Should it be illegal to pay for sex in the UK?
- Published
Next month it will become illegal to pay for sex in Northern Ireland - following Sweden and Norway in criminalising men who use prostitutes.
The authorities in Sweden say the number of women on the streets in the prostitution area in Stockholm has fallen from 700-800 to 200 women since the legislation was introduced in 1999.
Prostitution is technically legal in the UK although related activities, such as soliciting for sex in a public place, are outlawed.
Campaigners are calling for the new law to be implemented across the rest of the UK, to help stifle the trade and "end demand'.
But others say this just drives it into more dangerous locations and further stigmatises the industry and the best protection for prostitutes is actually legalisation.
Here are two viewpoints from different sides of the debate.
Ben: Prostitutes 'would take greater risks'
Ben - not his real name - believes the trade serves a "useful social function".
The 30-year-old single man, who works in PR in London, has paid for sex since he was 22. He has slept with 30 to 40 prostitutes.
"The law would probably only scare away the kind of customers who have something to lose," he says.
Ben sleeps with prostitutes - or escorts he finds online - at their homes or hotels, once every two-to-four weeks. He says he pays around £100 an hour so it is not possible to do more often.
"A lot of the time I struggle with women and paying for sex for me is a way of experiencing the kind of sex that I probably wouldn't without paying for it, frankly," he explains.

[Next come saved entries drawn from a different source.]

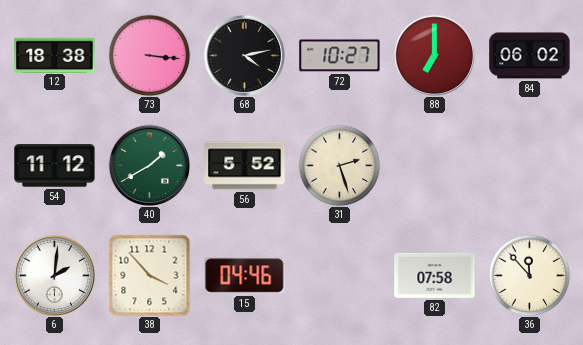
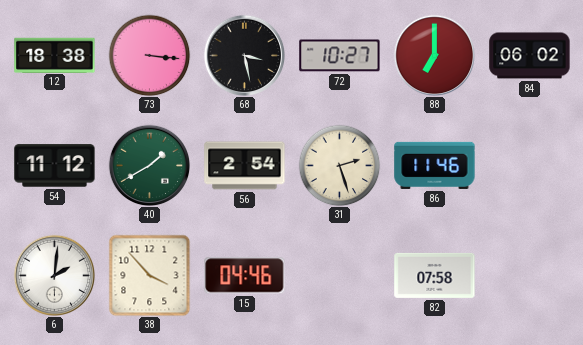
68: 4:13 -> 3:28
56: 5:52 -> 2:54
86: none -> 11:46
36: 11:53 -> none
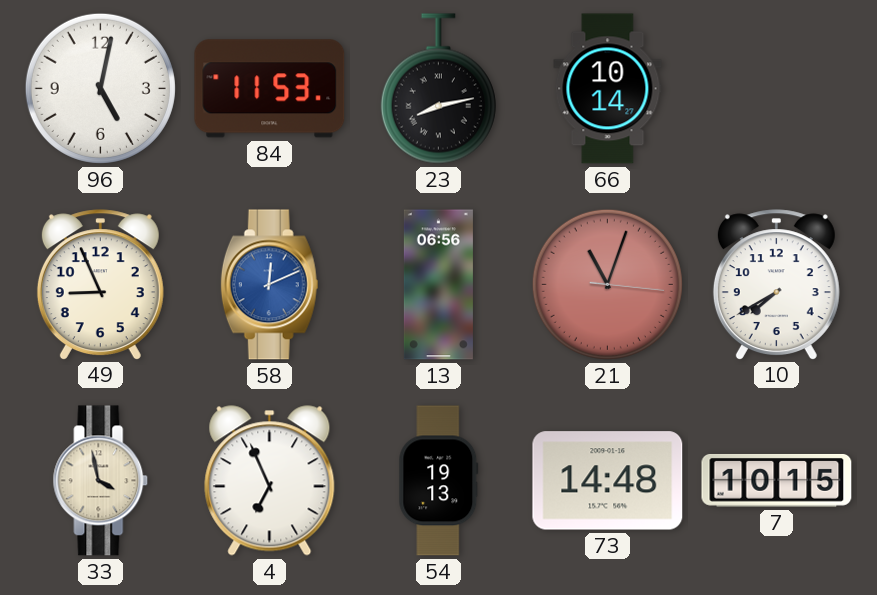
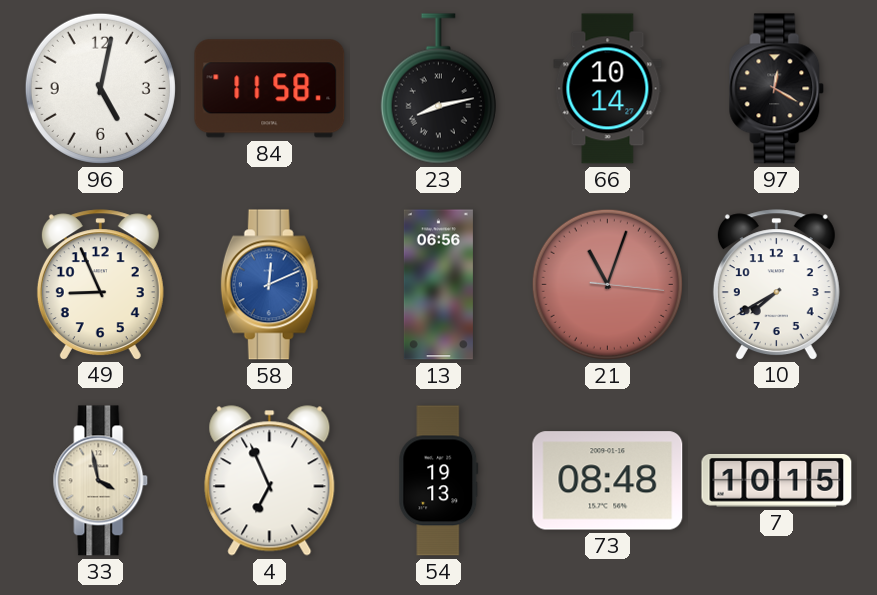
84: 11:53 -> 11:58
97: none -> 12:20
73: 14:48 -> 08:48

He says if buying sex was illegal it would stop him from doing it in the UK. "To me it's not worth the risk to be arrested for a crime that would have such a stigma attached to it."
UK prostitution facts
There were 60,879 prostitutes in the UK in 2009, who had an average of 25 clients per week - each paying on average £67.16 per visit
One in 10 British men say they have paid for sex, a study of 6,000 found, while 3.6% admitted going to prostitutes in the past five years
The trade in the human trafficking of foreign women to be sexually exploited in the UK is worth at least £130m
50% of women in prostitution in the UK started being paid for sex acts before they were 18, while 95% street prostitutes are problematic drug users
About 17,500 men pay for sex each year in Northern Ireland. Only about 20 people still work as street-based prostitutes, the majority advertise online and work from houses
Sources: Office for National Statistics, University College London, Home Office and Queen's University Belfast
An anti-prostitution advocate would probably see that as a good thing, and evidence legislation was working, he says.
"What they don't take into account is that the fewer clients there are, the less choice there is for people who work in the sex industry.
"It would not stop people from entering the trade, it would give them less choice in the type of customer they had, which would probably mean they would take greater risks."
Ben says he does not believe that penalising customers would stop the sex trade, as Sweden still has prostitution, it has just moved indoors and onto the internet.
"If criminal penalties come in and there is a police crackdown, then of course this would change, but it would not change my opinion that the sex trade serves a useful social function.
"This isn't what a lot of people talk about on the other side of the debate.
"For a lot of customers it isn't the orgasm that they are chasing, it's the intimacy of being able to lie with someone in a bed for one or two hours that is absent from their regular life a lot.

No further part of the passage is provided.